#### Problem to work on
Could you copy each line of the entries that contains "post"?

#### Data records
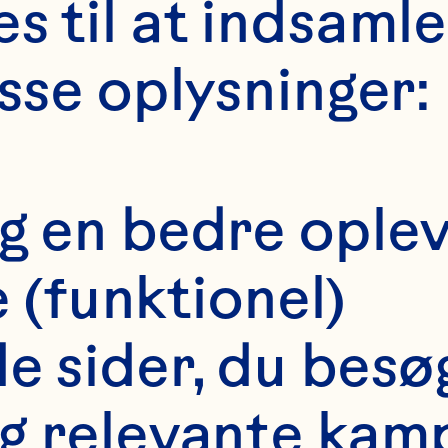
s til at indsaml
isse oplysninger:
dig en bedre ople
(funktionel)
 de sider, du besø
ELINA LI, Chi
dig relevante kam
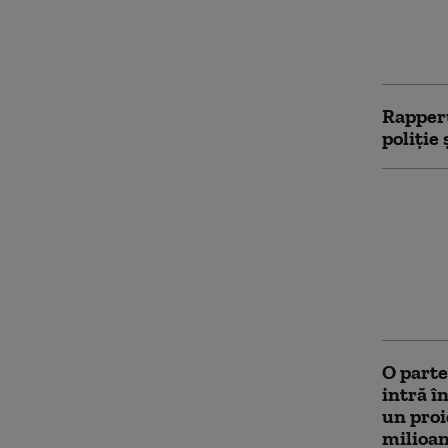
dedicat
Ion Moț
demola
Rapperu
poliție 
Cea mai
Fecioar
inaugur
Depășe
Mântuit
Janeiro
O parte
intră î
un proi
milioan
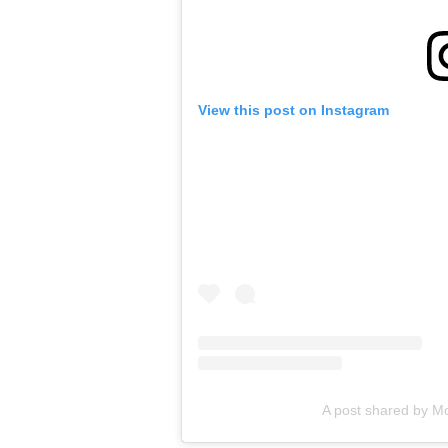
View this post on Instagram
A post shared by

#### Answer section
View this post on Instagram
A post shared by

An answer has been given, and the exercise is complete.